Assigned task - Every record must be copied exactly, except that pictures are dropped.

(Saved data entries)
-- -- --

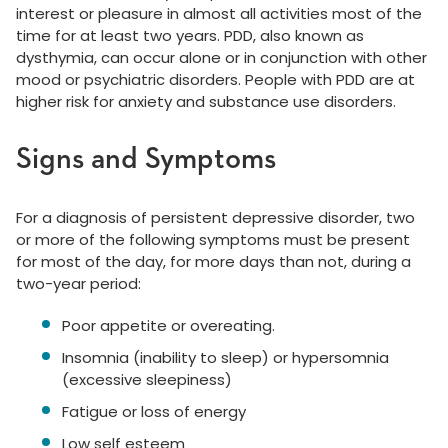
interest or pleasure in almost all activities most of the
time for at least two years. PDD, also known as
dysthymia, can occur alone or in conjunction with other
mood or psychiatric disorders. People with PDD are at
higher risk for anxiety and substance use disorders.
Signs and Symptoms
For a diagnosis of persistent depressive disorder, two
or more of the following symptoms must be present
for most of the day, for more days than not, during a
two-year period:
Poor appetite or overeating.
Insomnia (inability to sleep) or hypersomnia
(excessive sleepiness)
Fatigue or loss of energy
Low self esteem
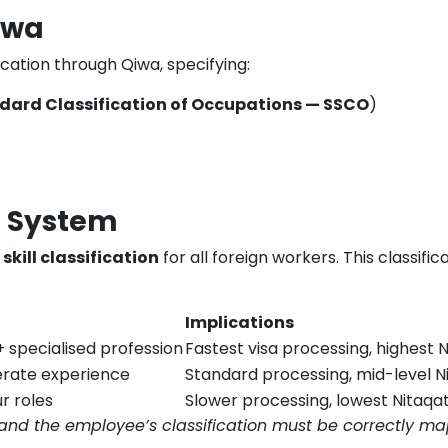
iwa
cation through Qiwa, specifying:
dard Classification of Occupations — SSCO
)
n System
 skill classification
for all foreign workers. This classifi
Implications
+ specialised profession
Fastest visa processing, highest
erate experience
Standard processing, mid-level N
ur roles
Slower processing, lowest Nitaqat
and the employee’s classification must be correctly m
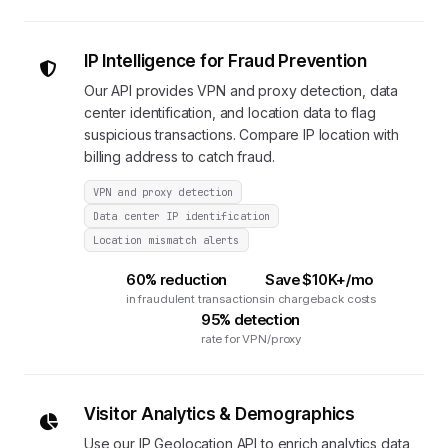
IP Intelligence for Fraud Prevention
Our API provides VPN and proxy detection, data
center identification, and location data to flag
suspicious transactions. Compare IP location with
billing address to catch fraud.
VPN and proxy detection
Data center IP identification
Location mismatch alerts
60% reduction
Save $10K+/mo
in fraudulent transactions
in chargeback costs
95% detection
rate for VPN/proxy
Visitor Analytics & Demographics
Use our IP Geolocation API to enrich analytics data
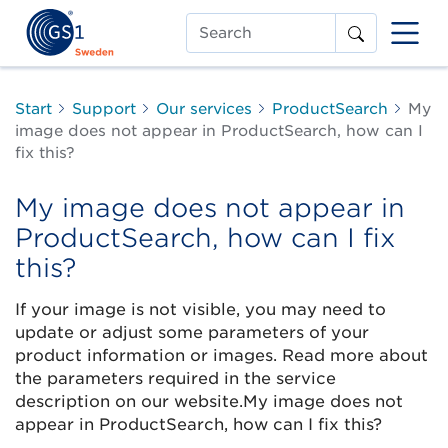
Search
Start
Support
Our services
ProductSearch
My
image does not appear in ProductSearch, how can I
fix this?
My image does not appear in
ProductSearch, how can I fix
this?
If your image is not visible, you may need to
update or adjust some parameters of your
product information or images. Read more about
the parameters required in the service
description on our website.My image does not
appear in ProductSearch, how can I fix this?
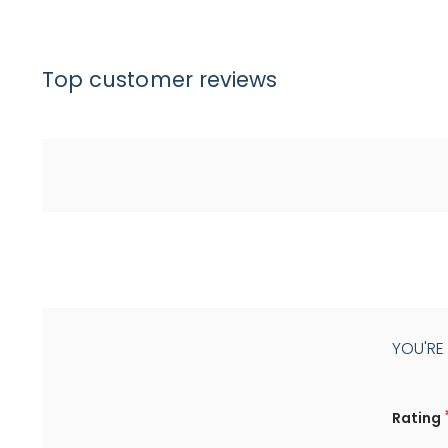
Top customer reviews
YOU'RE
Rating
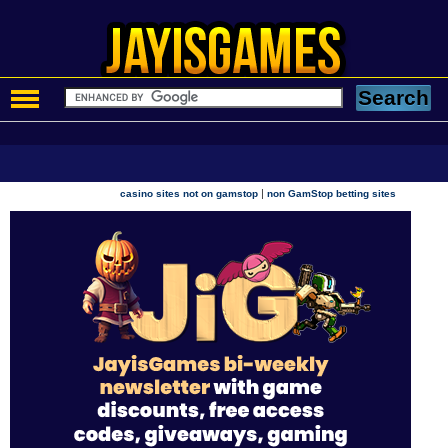
|
casino sites not on gamstop
non GamStop betting sites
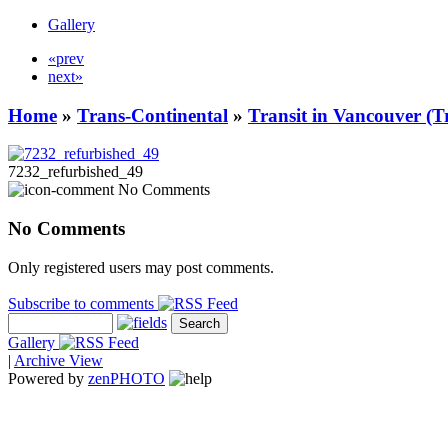
Gallery
«prev
next»
Home
»
Trans-Continental
»
Transit in Vancouver (T
7232_refurbished_49
No Comments
No Comments
Only registered users may post comments.
Subscribe to comments
Gallery
|
Archive View
Powered by
zen
PHOTO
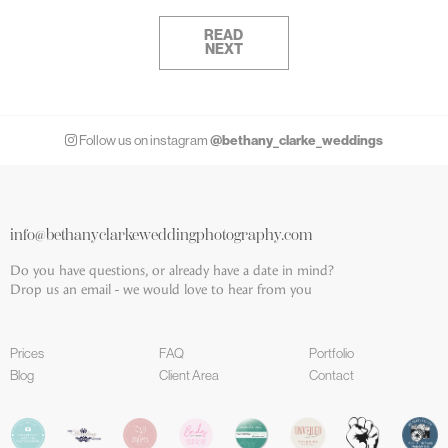
READ
NEXT
@bethany_clarke_weddings
Follow us on instagram
info@bethanyclarkeweddingphotography.com
Do you have questions, or already have a date in mind?
Drop us an email - we would love to hear from you
Prices
FAQ
Portfolio
Blog
Client Area
Contact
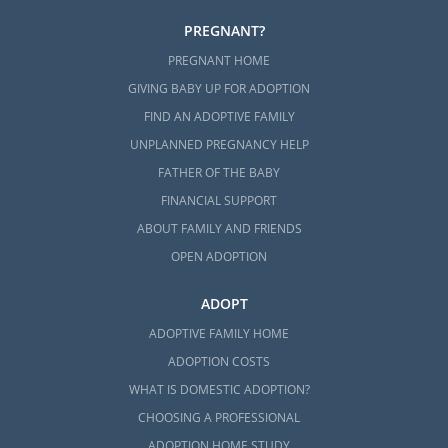
PREGNANT?
PREGNANT HOME
GIVING BABY UP FOR ADOPTION
FIND AN ADOPTIVE FAMILY
UNPLANNED PREGNANCY HELP
FATHER OF THE BABY
FINANCIAL SUPPORT
ABOUT FAMILY AND FRIENDS
OPEN ADOPTION
ADOPT
ADOPTIVE FAMILY HOME
ADOPTION COSTS
WHAT IS DOMESTIC ADOPTION?
CHOOSING A PROFESSIONAL
ADOPTION HOME STUDY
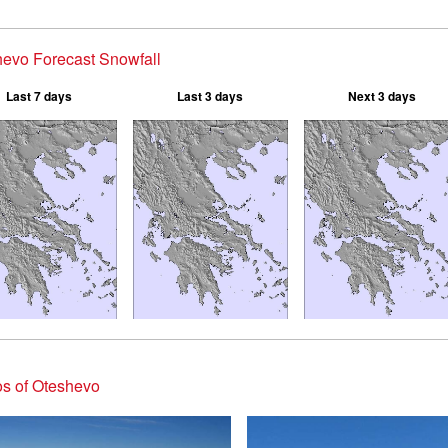
evo Forecast Snowfall
Last 7 days
Last 3 days
Next 3 days
s of Oteshevo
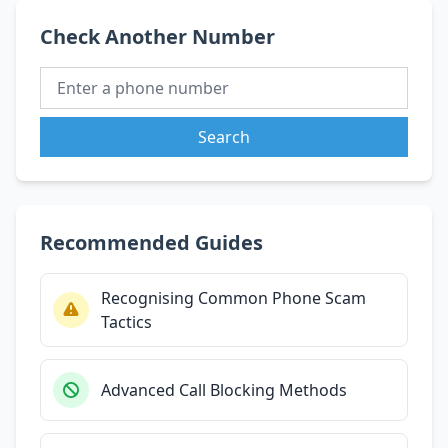
Check Another Number
Search
Recommended Guides
Recognising Common Phone Scam
Tactics
Advanced Call Blocking Methods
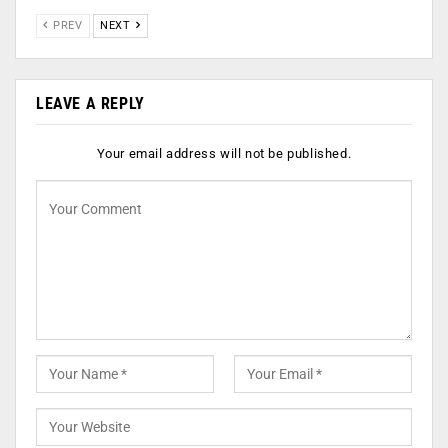
PREV
NEXT
LEAVE A REPLY
Your email address will not be published.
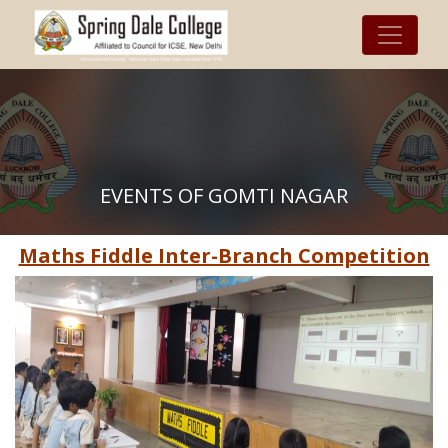
EVENTS OF GOMTI NAGAR
Maths Fiddle Inter-Branch Competition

-- -- --

Response box -
interest or pleasure in almost all activities most of the
time for at least two years. PDD, also known as
dysthymia, can occur alone or in conjunction with other
mood or psychiatric disorders. People with PDD are at
higher risk for anxiety and substance use disorders.
Signs and Symptoms
For a diagnosis of persistent depressive disorder, two
or more of the following symptoms must be present
for most of the day, for more days than not, during a
two-year period:
Poor appetite or overeating.
Insomnia (inability to sleep) or hypersomnia
(excessive sleepiness)
Fatigue or loss of energy
Low self esteem
iwa
cation through Qiwa, specifying:
dard Classification of Occupations — SSCO
)
n System
 skill classification
for all foreign workers. This classifi
Implications
+ specialised profession
Fastest visa processing, highest
erate experience
Standard processing, mid-level N
ur roles
Slower processing, lowest Nitaqat
and the employee’s classification must be correctly m
IP Intelligence for Fraud Prevention
Our API provides VPN and proxy detection, data
center identification, and location data to flag
suspicious transactions. Compare IP location with
billing address to catch fraud.
VPN and proxy detection
Data center IP identification
Location mismatch alerts
60% reduction
Save $10K+/mo
in fraudulent transactions
in chargeback costs
95% detection
rate for VPN/proxy
Visitor Analytics & Demographics
Use our IP Geolocation API to enrich analytics data
Search
Start
Support
Our services
ProductSearch
My
image does not appear in ProductSearch, how can I
fix this?
My image does not appear in
ProductSearch, how can I fix
this?
If your image is not visible, you may need to
update or adjust some parameters of your
product information or images. Read more about
the parameters required in the service
description on our website.My image does not
appear in ProductSearch, how can I fix this?
Top customer reviews
YOU'RE
Rating
|
casino sites not on gamstop
non GamStop betting sites
Gallery
«prev
next»
Home
»
Trans-Continental
»
Transit in Vancouver (T
7232_refurbished_49
No Comments
No Comments
Only registered users may post comments.
Subscribe to comments
Gallery
|
Archive View
Powered by
zen
PHOTO
READ
NEXT
@bethany_clarke_weddings
Follow us on instagram
info@bethanyclarkeweddingphotography.com
Do you have questions, or already have a date in mind?
Drop us an email - we would love to hear from you
Prices
FAQ
Portfolio
Blog
Client Area
Contact
PREGNANT?
PREGNANT HOME
GIVING BABY UP FOR ADOPTION
FIND AN ADOPTIVE FAMILY
UNPLANNED PREGNANCY HELP
FATHER OF THE BABY
FINANCIAL SUPPORT
ABOUT FAMILY AND FRIENDS
OPEN ADOPTION
ADOPT
ADOPTIVE FAMILY HOME
ADOPTION COSTS
WHAT IS DOMESTIC ADOPTION?
CHOOSING A PROFESSIONAL
ADOPTION HOME STUDY
evo Forecast Snowfall
Last 7 days
Last 3 days
Next 3 days
s of Oteshevo
Check Another Number
Search
Recommended Guides
Recognising Common Phone Scam
Tactics
Advanced Call Blocking Methods
PREV
NEXT
LEAVE A REPLY
Your email address will not be published.
EVENTS OF GOMTI NAGAR
Maths Fiddle Inter-Branch Competition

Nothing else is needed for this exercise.